That’s a long title, but if I don’t really spell things out my search engine friends won’t respect my content. The national real estate market today feels top heavy to me, just as it has for the past year or more. Did you know that every nice house in Florida now costs at least $10M? Did you know that if you live in Winnetka and your AGI is $3M per year you could move to AnyDecentTown, Florida and buy your $5M Winnetka house for $10M? But don’t worry, you’ll be saving $150k per year in income taxes, so you should absolutely uproot your family to sAvE mOnEy. You can use some of that $150k to pay for snake control.
What was I talking about? Right, the markets. I refuse to believe that a 700 square foot condo in Aspen that looks like a crappier Motel 8 is always going to cost $2.5M. It just isn’t. We had the perfect storm of real estate mania over recent years, and these markets that saw valuations literally double over the past 18 months are not going to hold onto all of those gains. Carve that in stone. Just as the stock market is now saying “Maybe 20% Annual Gains Forever” (MTAGF) isn’t sustainable, real estate markets in uniquely overheated regions will also follow suit. Yes, people left cities for far flung or otherwise attractive other cities, but at some point you run out of people hurriedly moving from one city to another.
The Lake Geneva real estate market has benefitted from this froth, but not nearly to the degree that other places have. I’m selling a lakefront home today that I sold a year ago. That lakefront home is selling for a 20% premium over its prior sale. Is that a big move? Yes. Did you also know that Aspen YoY gains are 60%? Now you do. Did you know there are now summer rentals in the Hamptons that will run you $1,000,000 per month? Market froth is not applied evenly, and so while Lake Geneva has had a very nice run, we haven’t been out of our minds like almost every other elite destination in these United States. The Midwest might boast the most miserable Aprils, but we still have some economic sensibilities.

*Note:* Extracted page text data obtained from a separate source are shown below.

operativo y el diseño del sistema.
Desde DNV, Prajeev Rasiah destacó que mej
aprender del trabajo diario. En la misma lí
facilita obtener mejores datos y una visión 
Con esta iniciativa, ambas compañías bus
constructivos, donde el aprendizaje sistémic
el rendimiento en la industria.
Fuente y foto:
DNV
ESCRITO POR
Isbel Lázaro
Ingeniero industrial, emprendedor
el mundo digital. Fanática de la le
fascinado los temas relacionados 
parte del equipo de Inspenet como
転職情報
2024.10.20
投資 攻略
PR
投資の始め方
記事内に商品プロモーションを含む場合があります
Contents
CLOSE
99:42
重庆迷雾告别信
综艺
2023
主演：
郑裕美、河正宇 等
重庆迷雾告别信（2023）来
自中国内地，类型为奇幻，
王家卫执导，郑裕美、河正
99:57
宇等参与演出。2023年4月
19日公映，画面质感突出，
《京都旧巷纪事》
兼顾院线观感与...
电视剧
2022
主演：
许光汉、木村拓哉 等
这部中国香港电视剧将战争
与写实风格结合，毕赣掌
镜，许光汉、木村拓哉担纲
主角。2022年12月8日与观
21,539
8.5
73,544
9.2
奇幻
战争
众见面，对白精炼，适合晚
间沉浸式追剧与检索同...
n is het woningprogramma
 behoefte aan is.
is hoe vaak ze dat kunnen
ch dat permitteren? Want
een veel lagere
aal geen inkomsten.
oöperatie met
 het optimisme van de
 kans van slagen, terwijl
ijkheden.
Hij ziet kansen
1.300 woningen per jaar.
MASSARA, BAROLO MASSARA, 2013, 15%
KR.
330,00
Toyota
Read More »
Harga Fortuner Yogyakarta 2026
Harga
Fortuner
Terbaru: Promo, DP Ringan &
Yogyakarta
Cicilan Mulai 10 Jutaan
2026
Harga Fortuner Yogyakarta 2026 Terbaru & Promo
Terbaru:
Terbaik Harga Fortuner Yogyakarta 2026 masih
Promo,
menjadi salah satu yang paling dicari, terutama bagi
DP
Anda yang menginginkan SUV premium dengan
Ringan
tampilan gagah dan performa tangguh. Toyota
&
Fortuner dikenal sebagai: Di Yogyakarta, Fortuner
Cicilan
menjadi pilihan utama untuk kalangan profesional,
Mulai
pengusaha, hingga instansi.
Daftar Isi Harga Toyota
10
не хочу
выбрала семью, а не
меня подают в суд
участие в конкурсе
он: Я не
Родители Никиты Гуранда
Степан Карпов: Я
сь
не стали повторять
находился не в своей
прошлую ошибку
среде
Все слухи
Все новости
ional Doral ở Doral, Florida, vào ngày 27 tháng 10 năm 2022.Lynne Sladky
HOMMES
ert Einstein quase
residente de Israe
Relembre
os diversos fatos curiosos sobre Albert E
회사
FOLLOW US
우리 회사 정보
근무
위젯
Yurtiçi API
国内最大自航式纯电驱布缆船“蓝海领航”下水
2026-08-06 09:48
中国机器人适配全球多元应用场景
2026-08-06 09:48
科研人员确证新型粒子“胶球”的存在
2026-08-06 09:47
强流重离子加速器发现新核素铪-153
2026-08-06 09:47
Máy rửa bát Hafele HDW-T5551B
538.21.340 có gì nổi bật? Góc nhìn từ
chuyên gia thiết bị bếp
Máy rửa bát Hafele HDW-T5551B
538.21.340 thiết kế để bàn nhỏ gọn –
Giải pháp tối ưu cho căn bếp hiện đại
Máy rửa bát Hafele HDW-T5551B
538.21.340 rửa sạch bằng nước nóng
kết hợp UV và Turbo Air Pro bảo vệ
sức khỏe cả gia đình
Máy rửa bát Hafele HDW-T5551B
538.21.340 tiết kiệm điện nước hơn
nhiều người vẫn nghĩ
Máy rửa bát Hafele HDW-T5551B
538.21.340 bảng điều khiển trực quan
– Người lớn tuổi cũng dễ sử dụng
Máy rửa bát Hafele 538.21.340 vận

It isn’t the size of our frothy dollop that might save us from a significant downturn. If we avoid a painful landing, it’ll be owed to the thing that has historically made Lake Geneva as popular as it is. This might surprise you, but it’s not the amazing water quality or our beautiful shoreline. It isn’t our coffee or ice cream shops. It isn’t even the way an A-Scow race looks on a Tuesday evening and that beautiful grass that connects your lakeside patio to your private pier. It’s our geography. Torch Lake in Michigan is a nice lake. I dare you to drive up on a Friday night and return home Sunday morning because Junior has an 11 am soccer tournament. Aspen is a cool place, but unless your jet has your name on the tail, you’re not going to run there on Saturday because the weather forecast was wrong and it turned out to be 80 and sunny. Even if you do go to Aspen in July on that 80 degree sunny day, do you really feel like going for a hike? I guess if you don’t feel like going for a hike you could always GO FOR TWO HIKES.
I have two lakefront deals pending this morning, both off-market transactions. Do you know who hates off market transactions? People who don’t have buyers and sellers to connect in off market transactions. I put two more deals under contract last week, both of those are also off market. Why do buyers and sellers like off market deals? Because they’re easy and simple. If you want to list your home on the open market, that’s wonderful and still very useful, but as a buyer you’re aware that by the time a property hits the open market it has already been considered by lots of other buyers, right? Maybe you don’t know that. Maybe you think that automated listing feed is your inside track.
The market at Lake Geneva this morning is somewhat mixed. Interest rates are rising fast, and that increase is causing some people to rush to purchase something because rates are likely going to be even higher next month. Is this a continuation of our trend or a blow off top? Your interpretation of the movement is anecdotal, for now. The equity markets are faltering, or at least all of the equities I own are, and we cannot pretend that a disrupted stock market has no bearing on the vacation home market. It does. Yet every time I think the market is beginning to pause, buyers materialize and snap up inventory. I was working to list a home in the $1M+ range last week when the home sold before I could even tell them that they should let me sell it off market. That sort of market movement is still present, and as long as motivated buyers crash headfirst into an absence of inventory, a market cannot see meaningful valuation declines.
The lakefront market today is testing the motivation of the would-be lakefront buyer. Will buyers pay enormous prices for properties that shouldn’t command them? I say the answer is no, or at least it’s a no from buyers who seek my counsel, but I do not have the ear of every buyer in this market, which is something I continue to work on. My best advice for buyers in this market remains as it has been for the past two years. You’re going to pay a market premium to purchase a lakefront home in 2022. That premium is going to be in the neighborhood of 10-20% over valuations from last summer. If you can abide that increase, which is modest when compared to other premier vacation home markets that lack our meaningful geographic advantage, then you should be hunting down blue chip properties. Don’t buy the garbage just because it might be available or feel otherwise “cheap”. Buy quality locations and quality homes, and if you do that, you’ll have positioned yourself to endure a sideways or otherwise choppy market.
PS. If Florida snakes aren’t to your liking, you can always move to Austin where you need to worry about snakes AND boil your water.